Westchester Rep. Mondaire Jones is trying to dodge accusations that he’s a carpetbagger in his run for the newly-drawn NY-10 Congressional District — but the freshman Democrat has been using footage from the suburbs in his ads meant to convince New York City voters he’s one of them.
In his two most recent TV ads, Jones — who was born and raised in Rockland County — recycled B-roll footage from his 2020 campaign where he sits with suburban constituents in a diner nowhere near the Lower Manhattan to brownstone Brooklyn district he’s vying to represent.
“He believes he can win the race by advertising to people and convincing them that being part of the community doesn’t matter,” longtime Democratic strategist Hank Sheinkopf on the recycled footage, calling it a “lazy” move.
“If you don’t know where Brooklyn is, you gotta use b-roll from the place you know.”
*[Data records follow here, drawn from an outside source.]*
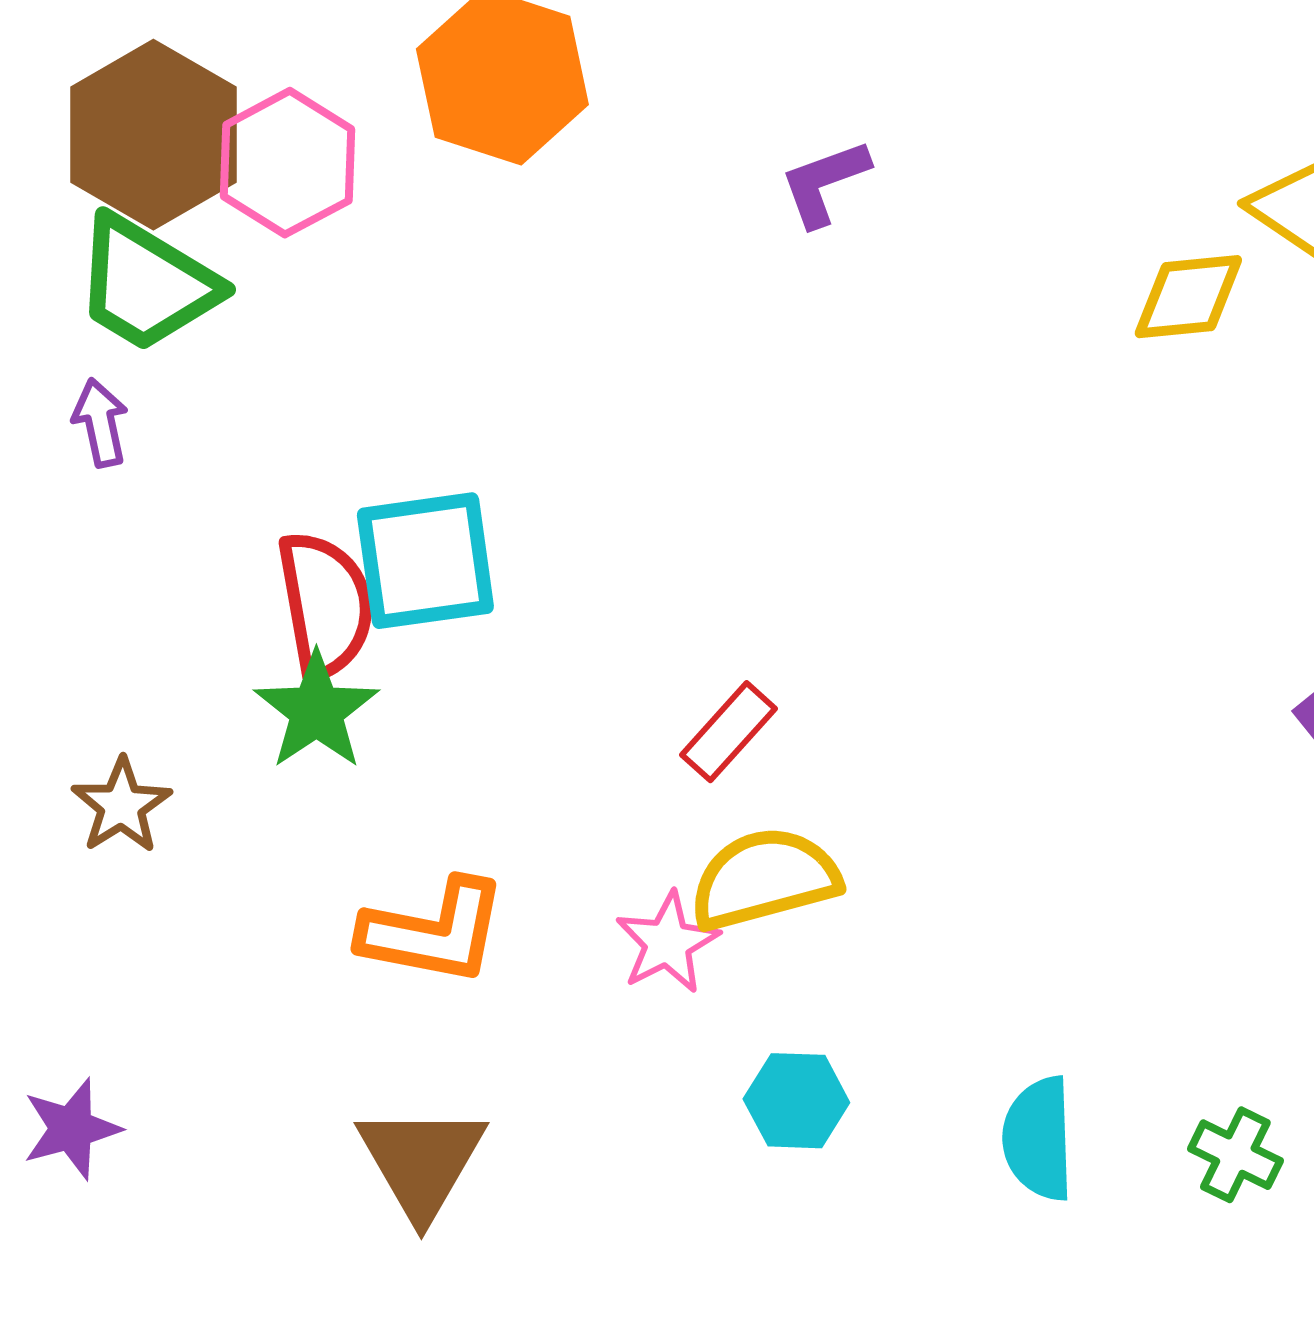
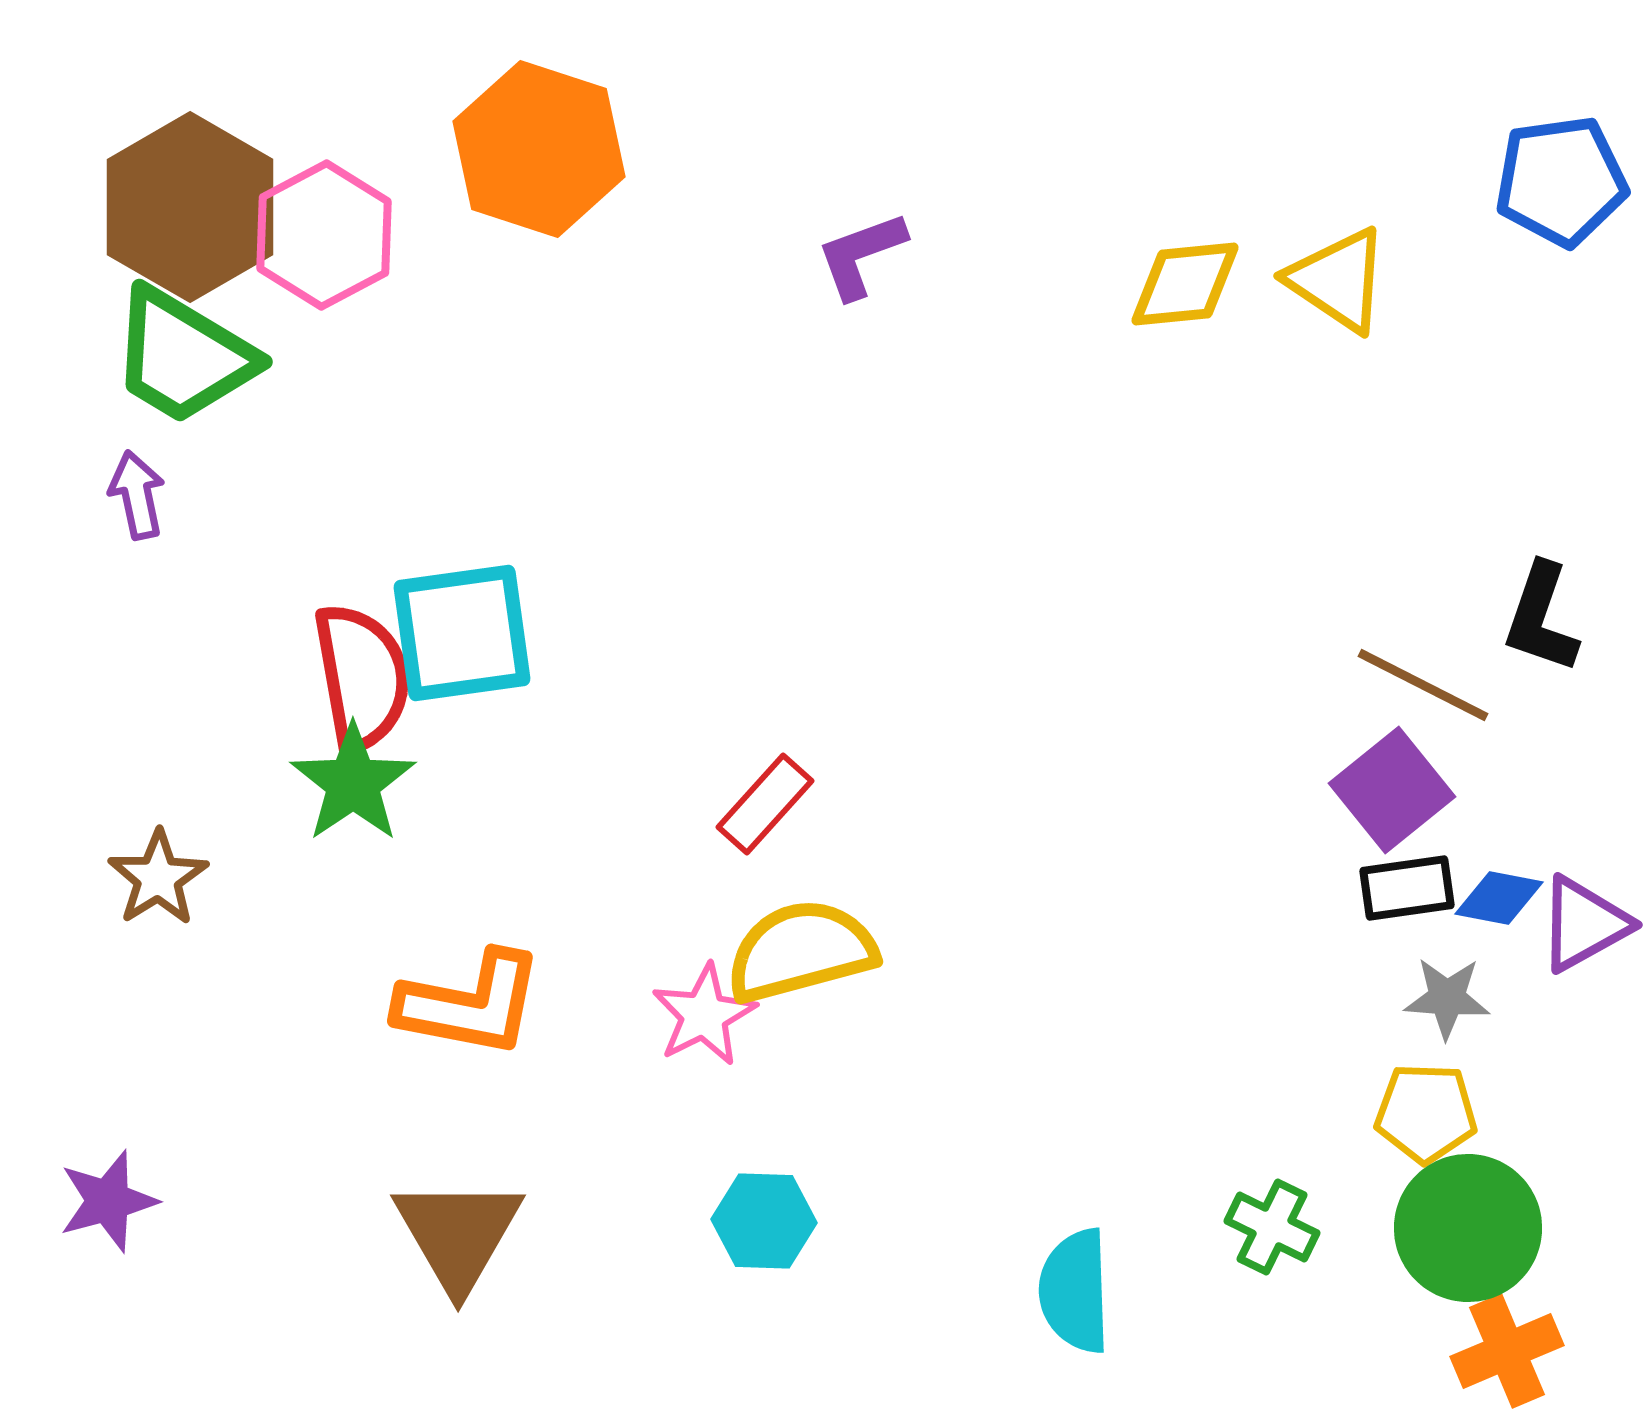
yellow diamond: (1188, 297) -> (1185, 284), moved
cyan hexagon: (796, 1101) -> (764, 1221), moved
cyan semicircle: (1038, 1139) -> (1075, 1291), moved

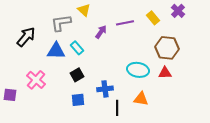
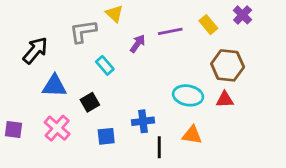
blue triangle: (56, 51) -> (54, 86), moved
black square: (77, 75) -> (90, 102), moved
pink cross: (36, 80) -> (57, 128), moved

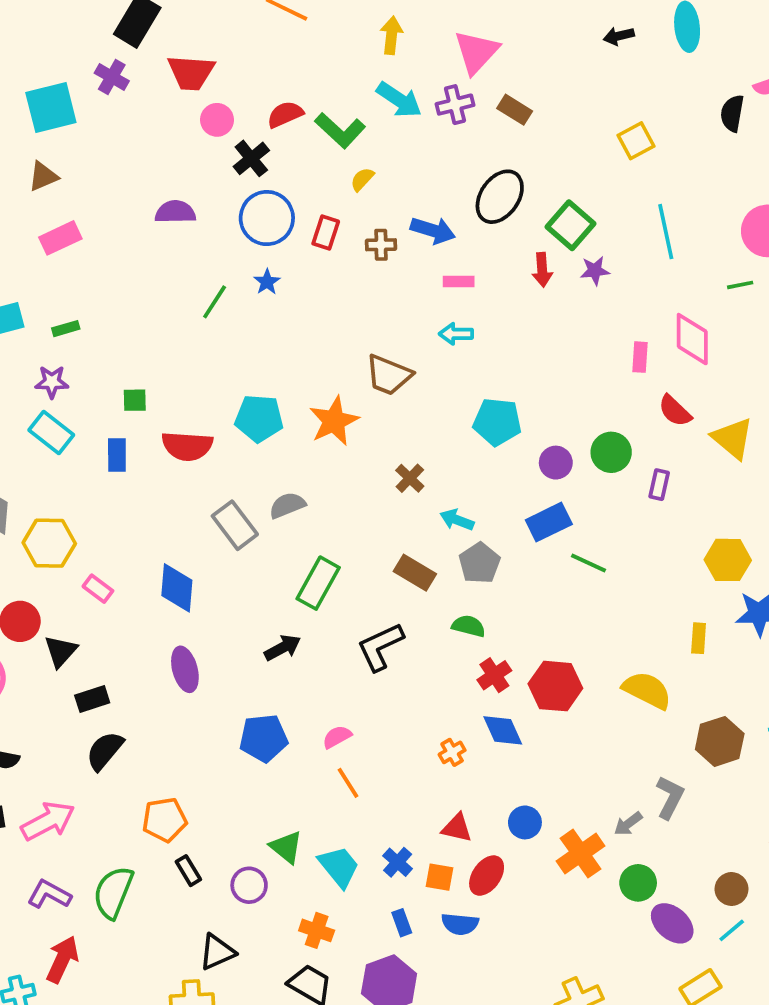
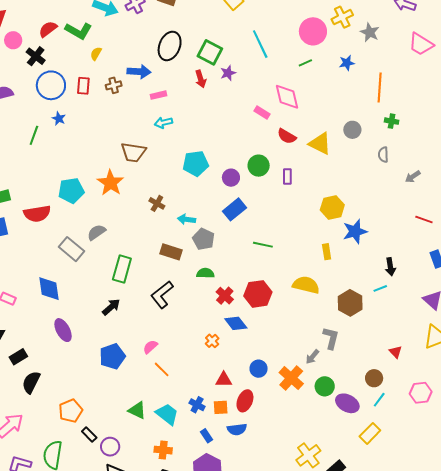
pink rectangle: (640, 357) -> (262, 112), turned -49
green line: (589, 563) -> (263, 245), moved
purple circle: (249, 885) -> (110, 447), moved

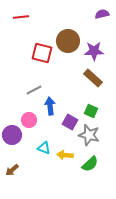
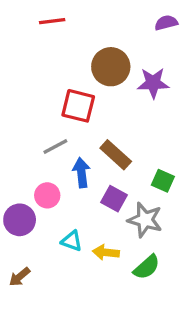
red line: (21, 17) -> (52, 21), moved
red square: (42, 53) -> (78, 106), moved
brown rectangle: (93, 78) -> (116, 155), moved
green square: (91, 111) -> (163, 181), moved

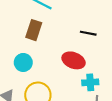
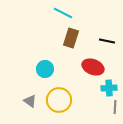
brown rectangle: (34, 30) -> (71, 38), moved

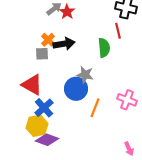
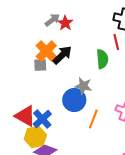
orange cross: (48, 40) -> (46, 51), size x1.5
black arrow: (64, 44) -> (62, 55), turned -35
red triangle: (32, 85) -> (25, 116), moved

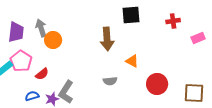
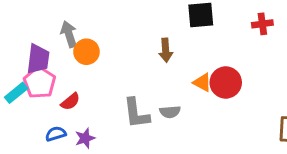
purple trapezoid: (16, 32) -> (38, 59), moved
brown arrow: (107, 39) -> (166, 50), size x0.7
red circle: (157, 84) -> (226, 82), moved
gray L-shape: (66, 92) -> (136, 113), moved, turned -40

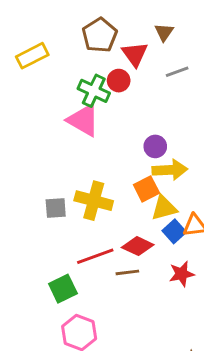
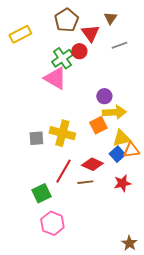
green cross: (94, 91) -> (62, 58), turned 30
yellow triangle: (164, 208) -> (121, 138), moved
red line: (95, 256) -> (63, 171), turned -40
Much of the footage in progressive congressman Jones’ new advertisements does appear to be filmed in New York City.
Jones’ current district, NY-17, included his hometown Spring Valley, but he decided to run in the newly-drawn city district instead. The decision came after Rep. Sean Patrick Maloney, who is also the House Democratic Congressional Committee chairman, decided to leave his own NY-18 district that had become more competitive under the court-ordered redraw of New York state’s congressional map and run in Jones’.
The courts ruled earlier this year that the Democratic lawmakers in New York engaged in illegal partisan gerrymandering to win more congressional seats and threw out their redistricted maps. Republican critics derisively called the illegally drawn redistricting a “Hochulmander” because Gov. Kathy Hochul approved it.
Doug Muzzio, a political science professor at CUNY’s Baruch College, said Jones’ decision to use the footage of his old district “fundamentally shows an ignorance of basic political messaging,” which he was surprised by given the Squad member’s previous displays of political acumen.
“He does not seem to have his head or his heart in the race,” Muzzio said, who thinks Jones’ is coming off as a “carpetbagger.”
“It couldn’t hurt to film B-roll of residents in recognizable street names or of structures in Brooklyn,” he added.
Public records show Jones has the cash on hand to film new footage as well, with a $2.8 million war chest as of late June. He and Dan Goldman – the lead House lawyer during the first impeachment of former President Donald Trump– are the only two candidates in the crowded NY-10 race to be running TV ads.
“First a multimillion dollar war chest and now b-roll — Mondaire Jones is bringing everything but the Rockland County constituents he deserted down to New York City,” sniped Goldman spokesman Simone Kanter.
Sheinkopf says in a crowded primary with more than six serious candidates, Jones has a shot, but thinks his upstate bonafides won’t help.
“People want somebody who has familiarity with his individual community concerns. He just doesn’t know them, and you can’t know that unless you live there,” the strategist said.
“Yes, there is footage of Rep. Jones talking to New Yorkers in his ads,” said Jones’ spokesperson Bill Neidhardt, who falsely claimed the story was being pushed by opponent Dan Goldman.
Sheinkopf said voters in the new district Jones is running for might feel decieved when they realize the extent of the candidate’s Southern New York ties.
“It will make people who view themselves as very smart and educated feel like they’ll be conned,” he said. “To show you care and belong, you would at least shoot film that looks like it’s in the district.”